Aparte nieuwsberichten genoeg, maar hoe vaak kom je zo’n ogenschijnlijk verwaarloosbaar onderwerp tegen waar een immens verhaal achter zit?
Het gaat meestal niet zoals het nu ging. Ik dacht niet dat ik goud in handen had, maar ik wilde het wel meteen uitzoeken. Dat ging echter nog niet zo makkelijk. De mogelijkheden met DNA waren toen, in 2005, beperkter dan nu. Het bleek onmogelijk te achterhalen van wie het been was, en het zou altijd onduidelijk blijven aan wie dat in Den Nul begraven been toebehoorde. Ik vond dat zó’n absurd gegeven; hoe krijg je het in vredesnaam voor elkaar dat je zó eindigt? Zo anoniem ook. Ik wist toen dat, als ik de kans zou krijgen om er de vinger achter de krijgen, ik het zeker niet zou laten. Een tijd later, in 2008, was er alsnog succes met het DNA. Toen bleek er een match te zijn, een identiteit, Stephan Hensel.

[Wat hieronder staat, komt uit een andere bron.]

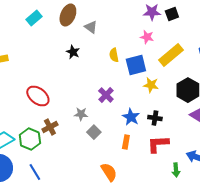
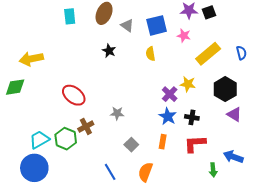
cyan rectangle: (34, 18) -> (70, 16), turned -56
blue square: (136, 65) -> (157, 25), moved
purple cross: (106, 95) -> (170, 94), moved
gray square: (94, 132) -> (131, 145), moved
blue line: (35, 172) -> (110, 172), moved
orange semicircle: (109, 172) -> (145, 172), turned -126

Hensel is een sociaal geliefd persoon met een intrigerend levensverhaal. Dat kon je echter niet weten. Voor hetzelfde geld was hij een nietszeggende kluizenaar die in een dronken bui van de brug aflazerde. En dan wat?
Stel dat hij inderdaad een verlopen, aan lager wal geraakt figuur was geweest. Zelfs dan zou het een interessant verhaal opleveren, want iedereen begint zijn leven blanco. De kunst is om zo diep mogelijk te gaan, en om uit te vogelen hoe het zover heeft kunnen komen. Vroeg of laat komen er interessante details aan het licht. Ik kwam er bijvoorbeeld achter dat Hensel in reddingsvesten handelde, graag ging duiken, letterlijk onderdook in het nachtleven en geobsedeerd was door een Reeperbahn-pooier met een vrijwel identieke naam. Alles wat ik op zo’n zoektocht te weten kom is van belang en krijgt betekenis.

~

Dacht je nooit, zoals Bernlef met De pianoman deed, ik ga zelf het verhaal achter het been verzinnen?
Voor mij zou het niet werken, want ik wil altijd weten wat er daadwerkelijk gebeurd is. Stel dat ik dit had verzonnen: het been van een man die reddingsvesten verkoopt dat eindigt in een rivier; dat zou toch totaal ongeloofwaardig zijn? Ik wil met mijn boeken laten zien dat je verbeelding niet nodig hebt. Juist niet. Omdat de waarheid langzaam zichtbaar wordt, dicteert de werkelijkheid het verhaal. Als je maar goed genoeg zoekt vind je een compleet verhaal, een complete werkelijkheid die ook literair is.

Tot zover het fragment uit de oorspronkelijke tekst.